» What this task involves
Scan the listing below and copy every line holding "close".

=== Section Start ===

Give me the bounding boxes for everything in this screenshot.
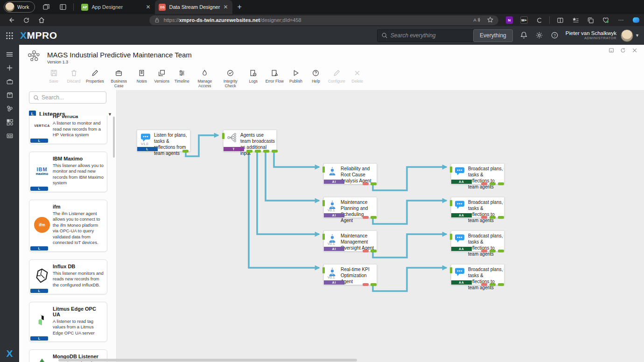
blocks-icon[interactable]: [0, 115, 19, 129]
error-port[interactable]: [363, 250, 369, 252]
app-grid-icon[interactable]: [6, 32, 14, 40]
recycle-bin-icon[interactable]: [0, 129, 19, 142]
output-port[interactable]: [498, 250, 504, 252]
home-icon[interactable]: [38, 16, 46, 24]
collapse-caret-icon[interactable]: ▼: [108, 112, 112, 117]
node-maintenance-planning-scheduling-agent[interactable]: Maintenance Planning and Scheduling Agen…: [323, 197, 377, 218]
favorite-star-icon[interactable]: [487, 16, 494, 24]
output-port[interactable]: [371, 216, 377, 219]
error-port[interactable]: [363, 283, 369, 286]
node-team-broadcast-input[interactable]: Agents use team broadcasts as additional…: [223, 130, 277, 152]
toolbar-logs-button[interactable]: Logs: [245, 69, 261, 90]
input-port[interactable]: [450, 234, 452, 240]
toolbar-error-flow-button[interactable]: Error Flow: [266, 69, 284, 90]
input-port[interactable]: [322, 167, 325, 173]
output-port[interactable]: [371, 182, 377, 185]
split-screen-icon[interactable]: [556, 16, 564, 24]
copilot-icon[interactable]: [632, 16, 640, 24]
browser-essentials-icon[interactable]: [602, 16, 610, 24]
reset-view-icon[interactable]: [620, 47, 627, 54]
input-port[interactable]: [450, 267, 452, 273]
tab-data-stream-designer[interactable]: DS Data Stream Designer ✕: [155, 0, 232, 14]
input-port[interactable]: [450, 167, 452, 173]
settings-more-icon[interactable]: ⋯: [617, 16, 625, 24]
node-listen-team-agents[interactable]: Listen for plans, tasks & reflections fr…: [137, 130, 190, 152]
settings-gear-icon[interactable]: [535, 31, 544, 40]
extension-icon[interactable]: [535, 16, 543, 24]
node-broadcast-team-agents-4[interactable]: Broadcast plans, tasks & reflections to …: [451, 264, 504, 285]
workspaces-icon[interactable]: [42, 3, 50, 11]
listener-card-influx-db[interactable]: LInflux DBThis listener monitors and rea…: [29, 259, 107, 294]
output-port[interactable]: [490, 216, 496, 219]
design-canvas[interactable]: L Listeners ▼ VERTICALHP VerticaA listen…: [19, 90, 644, 362]
tab-close-icon[interactable]: ✕: [222, 4, 229, 10]
address-bar[interactable]: https://xmpro-ds-twin.azurewebsites.net/…: [149, 15, 498, 25]
tab-app-designer[interactable]: AP App Designer ✕: [77, 0, 155, 14]
toolbar-properties-button[interactable]: Properties: [86, 69, 104, 90]
output-port[interactable]: [498, 283, 504, 286]
output-port[interactable]: [246, 150, 252, 153]
notifications-bell-icon[interactable]: [520, 31, 528, 40]
refresh-icon[interactable]: [23, 16, 31, 24]
new-tab-button[interactable]: +: [237, 3, 241, 11]
toolbar-publish-button[interactable]: Publish: [288, 69, 304, 90]
output-port[interactable]: [255, 150, 261, 153]
listener-card-ibm-maximo[interactable]: IBMmaximoLIBM MaximoThis listener allows…: [29, 152, 107, 192]
output-port[interactable]: [182, 150, 189, 153]
output-port[interactable]: [371, 250, 377, 252]
package-icon[interactable]: [0, 88, 19, 102]
agents-cluster-icon[interactable]: [0, 102, 19, 115]
toolbar-timeline-button[interactable]: Timeline: [174, 69, 190, 90]
add-icon[interactable]: [0, 61, 19, 75]
toolbar-help-button[interactable]: Help: [308, 69, 324, 90]
collections-icon[interactable]: [587, 16, 595, 24]
input-port[interactable]: [450, 200, 452, 206]
listener-card-ifm[interactable]: ifmLifmThe ifm Listener agent allows you…: [29, 200, 107, 252]
search-input[interactable]: [391, 32, 473, 39]
toolbar-manage-access-button[interactable]: Manage Access: [194, 69, 216, 90]
output-port[interactable]: [263, 150, 269, 153]
output-port[interactable]: [272, 150, 278, 153]
menu-icon[interactable]: [0, 48, 19, 61]
error-port[interactable]: [481, 182, 487, 185]
browser-profile-button[interactable]: Work: [4, 1, 35, 13]
output-port[interactable]: [371, 283, 377, 286]
briefcase-icon[interactable]: [0, 75, 19, 88]
input-port[interactable]: [222, 133, 224, 139]
error-port[interactable]: [481, 283, 487, 286]
help-icon[interactable]: ?: [551, 31, 559, 40]
toolbar-integrity-check-button[interactable]: Integrity Check: [220, 69, 241, 90]
node-broadcast-team-agents-3[interactable]: Broadcast plans, tasks & reflections to …: [451, 230, 504, 251]
listener-card-hp-vertica[interactable]: VERTICALHP VerticaA listener to monitor …: [29, 116, 107, 144]
user-avatar[interactable]: [621, 29, 633, 42]
error-port[interactable]: [363, 216, 369, 219]
tab-search-icon[interactable]: [59, 3, 67, 11]
back-icon[interactable]: [7, 16, 15, 24]
toolbar-business-case-button[interactable]: Business Case: [108, 69, 130, 90]
user-menu-caret-icon[interactable]: ▼: [635, 33, 639, 38]
markdown-extension-icon[interactable]: M+: [520, 16, 528, 24]
read-aloud-icon[interactable]: A: [473, 16, 480, 24]
error-port[interactable]: [481, 216, 487, 219]
node-broadcast-team-agents-2[interactable]: Broadcast plans, tasks & reflections to …: [451, 197, 504, 218]
panel-search-input[interactable]: [42, 94, 106, 101]
minimize-icon[interactable]: [608, 47, 615, 54]
toolbar-versions-button[interactable]: Versions: [154, 69, 170, 90]
global-search[interactable]: Everything: [377, 29, 513, 42]
output-port[interactable]: [498, 216, 504, 219]
node-maintenance-management-oversight-agent[interactable]: Maintenance Management Oversight AgentV0…: [323, 230, 377, 251]
search-scope-button[interactable]: Everything: [473, 29, 513, 42]
error-port[interactable]: [363, 182, 369, 185]
input-port[interactable]: [322, 200, 325, 206]
output-port[interactable]: [498, 182, 504, 185]
onenote-extension-icon[interactable]: N: [506, 16, 513, 24]
user-info[interactable]: Pieter van Schalkwyk ADMINISTRATOR: [566, 30, 616, 41]
output-port[interactable]: [490, 182, 496, 185]
node-broadcast-team-agents-1[interactable]: Broadcast plans, tasks & reflections to …: [451, 163, 504, 184]
node-reliability-root-cause-analysis-agent[interactable]: Reliability and Root Cause Analysis Agen…: [323, 163, 377, 184]
node-realtime-kpi-optimization-agent[interactable]: Real-time KPI Optimization AgentV0.1AI: [323, 264, 377, 285]
input-port[interactable]: [322, 267, 325, 273]
output-port[interactable]: [490, 250, 496, 252]
close-icon[interactable]: [631, 47, 638, 54]
canvas-horizontal-scrollbar[interactable]: [58, 359, 357, 362]
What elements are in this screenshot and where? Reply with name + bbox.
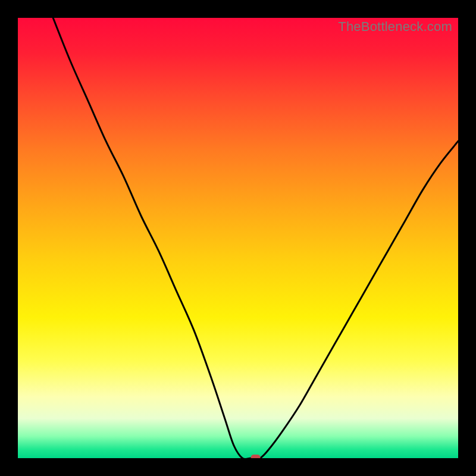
plot-area: TheBottleneck.com [18, 18, 458, 458]
chart-frame: TheBottleneck.com [0, 0, 476, 476]
bottleneck-curve [53, 18, 458, 458]
optimal-marker [251, 455, 261, 458]
curve-svg [18, 18, 458, 458]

=== Section End ===

» Exercise answer
tab-close-icon[interactable]: ✕: [222, 4, 229, 10]
close-icon[interactable]: [631, 47, 638, 54]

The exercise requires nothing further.